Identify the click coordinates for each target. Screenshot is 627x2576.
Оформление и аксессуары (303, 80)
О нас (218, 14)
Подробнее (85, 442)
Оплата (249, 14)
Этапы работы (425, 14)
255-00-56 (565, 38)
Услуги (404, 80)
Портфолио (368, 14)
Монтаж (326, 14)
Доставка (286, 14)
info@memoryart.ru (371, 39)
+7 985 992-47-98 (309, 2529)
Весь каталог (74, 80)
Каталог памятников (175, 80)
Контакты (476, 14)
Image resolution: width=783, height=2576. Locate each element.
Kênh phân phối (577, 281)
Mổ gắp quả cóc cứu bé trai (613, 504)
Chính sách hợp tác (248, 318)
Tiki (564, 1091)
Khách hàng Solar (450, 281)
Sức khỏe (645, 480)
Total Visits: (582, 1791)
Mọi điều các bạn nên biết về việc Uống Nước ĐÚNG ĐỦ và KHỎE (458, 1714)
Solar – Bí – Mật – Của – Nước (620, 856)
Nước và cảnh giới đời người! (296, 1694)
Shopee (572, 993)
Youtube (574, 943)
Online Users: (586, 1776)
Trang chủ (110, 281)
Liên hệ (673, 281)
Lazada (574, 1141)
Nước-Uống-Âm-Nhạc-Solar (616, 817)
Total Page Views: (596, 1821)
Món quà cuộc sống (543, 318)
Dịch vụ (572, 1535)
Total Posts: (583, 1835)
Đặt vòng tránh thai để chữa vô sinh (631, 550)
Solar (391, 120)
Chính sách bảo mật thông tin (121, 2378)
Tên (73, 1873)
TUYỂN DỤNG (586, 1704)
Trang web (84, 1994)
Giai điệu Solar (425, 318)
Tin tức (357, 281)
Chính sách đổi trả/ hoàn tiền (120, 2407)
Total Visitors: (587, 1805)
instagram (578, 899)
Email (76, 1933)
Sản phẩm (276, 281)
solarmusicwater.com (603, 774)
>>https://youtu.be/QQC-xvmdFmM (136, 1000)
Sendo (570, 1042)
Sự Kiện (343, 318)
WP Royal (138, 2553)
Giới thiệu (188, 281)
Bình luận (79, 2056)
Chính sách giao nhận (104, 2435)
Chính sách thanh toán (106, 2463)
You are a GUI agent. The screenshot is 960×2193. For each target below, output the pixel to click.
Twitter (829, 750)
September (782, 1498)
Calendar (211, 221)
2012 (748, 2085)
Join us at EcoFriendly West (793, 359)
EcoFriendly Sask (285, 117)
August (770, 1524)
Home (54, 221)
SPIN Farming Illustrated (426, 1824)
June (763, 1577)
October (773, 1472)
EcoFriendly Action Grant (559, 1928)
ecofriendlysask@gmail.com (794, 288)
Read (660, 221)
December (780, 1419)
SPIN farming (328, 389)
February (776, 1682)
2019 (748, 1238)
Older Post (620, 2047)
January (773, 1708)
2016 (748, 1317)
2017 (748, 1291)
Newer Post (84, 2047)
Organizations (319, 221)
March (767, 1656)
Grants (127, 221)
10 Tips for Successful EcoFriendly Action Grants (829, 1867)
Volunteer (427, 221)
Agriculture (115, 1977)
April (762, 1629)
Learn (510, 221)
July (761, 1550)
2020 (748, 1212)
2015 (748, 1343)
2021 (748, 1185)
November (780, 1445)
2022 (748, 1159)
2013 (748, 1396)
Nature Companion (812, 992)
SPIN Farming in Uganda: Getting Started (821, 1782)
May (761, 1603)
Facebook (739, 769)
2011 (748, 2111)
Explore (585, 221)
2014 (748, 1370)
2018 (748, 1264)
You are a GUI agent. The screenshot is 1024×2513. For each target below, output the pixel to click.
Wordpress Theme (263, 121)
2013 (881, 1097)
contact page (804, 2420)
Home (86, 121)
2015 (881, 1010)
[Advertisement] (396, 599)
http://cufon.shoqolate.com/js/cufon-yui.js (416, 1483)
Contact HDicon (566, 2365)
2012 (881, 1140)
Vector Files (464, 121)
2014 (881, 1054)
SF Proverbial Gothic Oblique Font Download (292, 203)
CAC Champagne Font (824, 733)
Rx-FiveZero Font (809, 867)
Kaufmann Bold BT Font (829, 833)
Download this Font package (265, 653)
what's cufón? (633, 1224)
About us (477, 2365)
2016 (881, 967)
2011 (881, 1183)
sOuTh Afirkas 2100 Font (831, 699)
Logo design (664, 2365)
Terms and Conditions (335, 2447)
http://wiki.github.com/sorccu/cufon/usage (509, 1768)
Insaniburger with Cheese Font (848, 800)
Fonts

------------------------------

Task instructions.
Find the line with "2017 (748, 1291)" in the material above. Reproduce it and each line after it up to and including the line with "2015 (748, 1343)".

Written solution.
2017 (748, 1291)
Newer Post (84, 2047)
Organizations (319, 221)
March (767, 1656)
Grants (127, 221)
10 Tips for Successful EcoFriendly Action Grants (829, 1867)
Volunteer (427, 221)
Agriculture (115, 1977)
April (762, 1629)
Learn (510, 221)
July (761, 1550)
2020 (748, 1212)
2015 (748, 1343)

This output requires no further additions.